Saved data entries
________
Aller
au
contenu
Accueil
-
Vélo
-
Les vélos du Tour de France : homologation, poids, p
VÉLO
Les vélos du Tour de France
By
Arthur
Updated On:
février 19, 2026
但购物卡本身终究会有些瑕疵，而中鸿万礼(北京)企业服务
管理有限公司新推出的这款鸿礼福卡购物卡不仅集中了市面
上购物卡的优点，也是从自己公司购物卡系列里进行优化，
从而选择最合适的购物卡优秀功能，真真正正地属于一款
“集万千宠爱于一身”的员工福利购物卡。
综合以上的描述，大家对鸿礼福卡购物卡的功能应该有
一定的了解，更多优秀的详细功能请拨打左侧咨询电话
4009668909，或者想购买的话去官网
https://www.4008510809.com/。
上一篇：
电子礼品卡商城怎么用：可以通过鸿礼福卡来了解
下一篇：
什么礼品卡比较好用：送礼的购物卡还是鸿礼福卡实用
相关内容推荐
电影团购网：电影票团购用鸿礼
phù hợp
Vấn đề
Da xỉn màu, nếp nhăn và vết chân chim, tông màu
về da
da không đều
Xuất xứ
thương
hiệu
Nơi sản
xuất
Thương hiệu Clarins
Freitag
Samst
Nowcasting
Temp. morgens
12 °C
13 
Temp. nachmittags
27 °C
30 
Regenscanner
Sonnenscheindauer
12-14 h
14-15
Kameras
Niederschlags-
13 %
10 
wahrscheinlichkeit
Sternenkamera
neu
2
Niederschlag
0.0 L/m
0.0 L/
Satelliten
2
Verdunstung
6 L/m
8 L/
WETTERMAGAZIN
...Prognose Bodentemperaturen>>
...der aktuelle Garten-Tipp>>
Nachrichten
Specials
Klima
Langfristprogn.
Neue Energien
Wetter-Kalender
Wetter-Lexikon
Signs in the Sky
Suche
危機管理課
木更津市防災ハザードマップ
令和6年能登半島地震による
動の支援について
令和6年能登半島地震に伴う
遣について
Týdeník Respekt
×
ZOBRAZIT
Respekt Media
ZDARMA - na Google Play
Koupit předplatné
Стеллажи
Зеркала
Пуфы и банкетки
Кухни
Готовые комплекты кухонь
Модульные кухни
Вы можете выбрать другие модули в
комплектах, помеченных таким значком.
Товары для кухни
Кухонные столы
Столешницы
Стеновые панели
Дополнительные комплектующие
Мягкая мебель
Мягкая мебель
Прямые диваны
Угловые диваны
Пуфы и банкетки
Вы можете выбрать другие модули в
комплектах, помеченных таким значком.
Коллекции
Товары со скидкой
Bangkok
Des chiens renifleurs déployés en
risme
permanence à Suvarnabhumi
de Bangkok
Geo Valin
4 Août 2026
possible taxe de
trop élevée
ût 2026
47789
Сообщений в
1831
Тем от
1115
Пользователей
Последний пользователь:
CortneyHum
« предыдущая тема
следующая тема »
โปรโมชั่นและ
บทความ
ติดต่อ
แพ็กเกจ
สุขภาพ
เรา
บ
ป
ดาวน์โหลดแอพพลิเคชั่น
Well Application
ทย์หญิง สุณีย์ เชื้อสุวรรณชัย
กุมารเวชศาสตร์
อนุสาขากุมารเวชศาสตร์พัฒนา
________
WHAT IS NEEDED:
Output only the lines running from the line with "Пользователей" through the final line of the data, inclusive.

EXPECTED ANSWER:
Пользователей
Последний пользователь:
CortneyHum
« предыдущая тема
следующая тема »
โปรโมชั่นและ
บทความ
ติดต่อ
แพ็กเกจ
สุขภาพ
เรา
บ
ป
ดาวน์โหลดแอพพลิเคชั่น
Well Application
ทย์หญิง สุณีย์ เชื้อสุวรรณชัย
กุมารเวชศาสตร์
อนุสาขากุมารเวชศาสตร์พัฒนา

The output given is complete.